Author(s): Vladimir Datsko

From the beginning of the 20th century, researchers have been interested in surface electromagnetic waves guided by planar interfaces of dissimilar mediums. Much initial research on surface-plasmon waves and surface-plasmon-polariton waves stemmed from theoretical curiosity, but the development of new experimental techniques propelled commercial exploitation for optical sensors of chemical and biological species. Additional surface waves called Dyakonov waves, Tamm waves, and Dyakonov–Tamm waves have emerged during the last 25 years. Experimental observation of Dyakonov waves was reported only in 2009, but the rapid development of experimental apparatus during the 1990s suggests that theoretical predictions will soon be evaluated experimentally, leading to further development of optical detection systems and optical circuitry.
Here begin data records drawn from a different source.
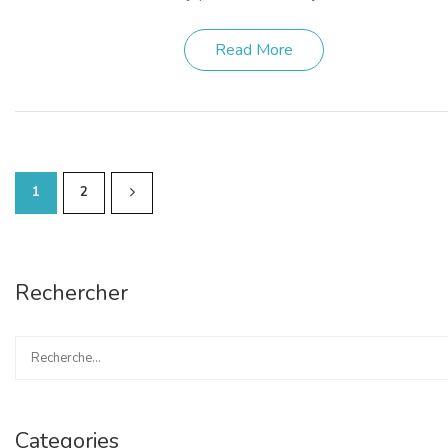
Read More
1
2
Rechercher
Categories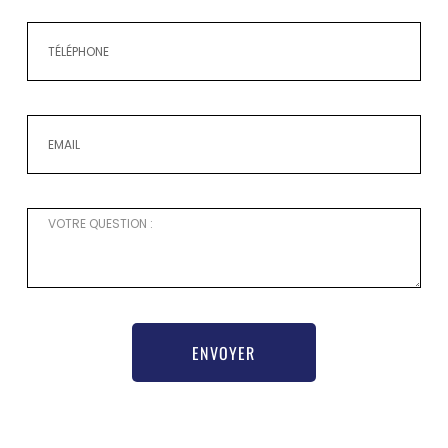
ENVOYER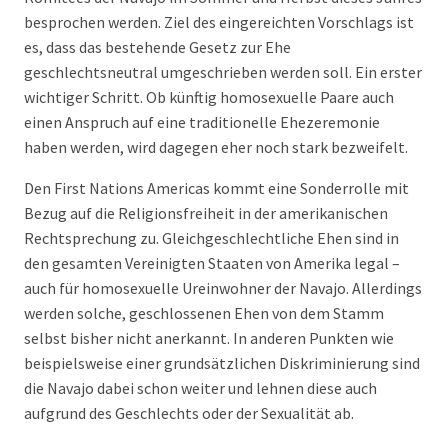
besprochen werden. Ziel des eingereichten Vorschlags ist
es, dass das bestehende Gesetz zur Ehe
geschlechtsneutral umgeschrieben werden soll. Ein erster
wichtiger Schritt. Ob künftig homosexuelle Paare auch
einen Anspruch auf eine traditionelle Ehezeremonie
haben werden, wird dagegen eher noch stark bezweifelt.
Den First Nations Americas kommt eine Sonderrolle mit
Bezug auf die Religionsfreiheit in der amerikanischen
Rechtsprechung zu. Gleichgeschlechtliche Ehen sind in
den gesamten Vereinigten Staaten von Amerika legal –
auch für homosexuelle Ureinwohner der Navajo. Allerdings
werden solche, geschlossenen Ehen von dem Stamm
selbst bisher nicht anerkannt. In anderen Punkten wie
beispielsweise einer grundsätzlichen Diskriminierung sind
die Navajo dabei schon weiter und lehnen diese auch
aufgrund des Geschlechts oder der Sexualität ab.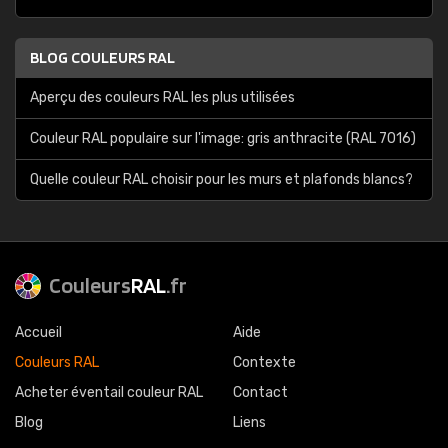
BLOG COULEURS RAL
Aperçu des couleurs RAL les plus utilisées
Couleur RAL populaire sur l'image: gris anthracite (RAL 7016)
Quelle couleur RAL choisir pour les murs et plafonds blancs?
Couleurs
RAL
.fr
Accueil
Aide
Couleurs RAL
Contexte
Acheter éventail couleur RAL
Contact
Blog
Liens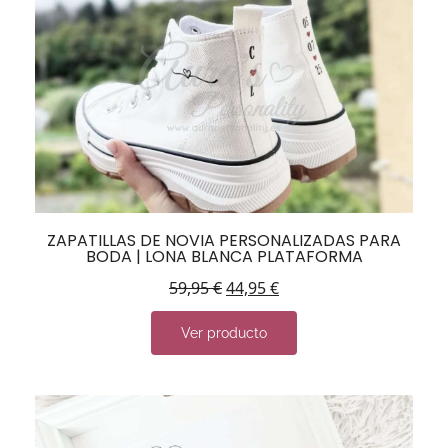
ZAPATILLAS DE NOVIA PERSONALIZADAS PARA
BODA | LONA BLANCA PLATAFORMA
59,95
€
44,95
€
Ver producto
Surface electromagnetic waves (SEV) have been known for 117 years. Currently, they are widely used in optical and investigated at THz frequencies in the area which form the basis of the current status and future development of nanotechnologies (plasmonics). The history of the research of electromagnetic waves that are different in nature from spatial Maxwell-Hertz electromagnetic waves and emerging on the boundary of two media with different dielectric properties, developed from universal acceptance in the early 20th century the concept of SEV Sommerfeld- Zenneck, until the categorical denial by middle-century, the revival of interest in 60-years and experimental confirmation by the beginning of the 21st century. In Russia, the theory of SEV developed intensively, and experimental proof of the existence of SEV was given: waves of ultrahigh frequencies detected and investigated in the laboratory in the magnetized semiconductors, on salt water, gas plasma and metals; were observed in vivo. SEV exist at frequencies up to optical.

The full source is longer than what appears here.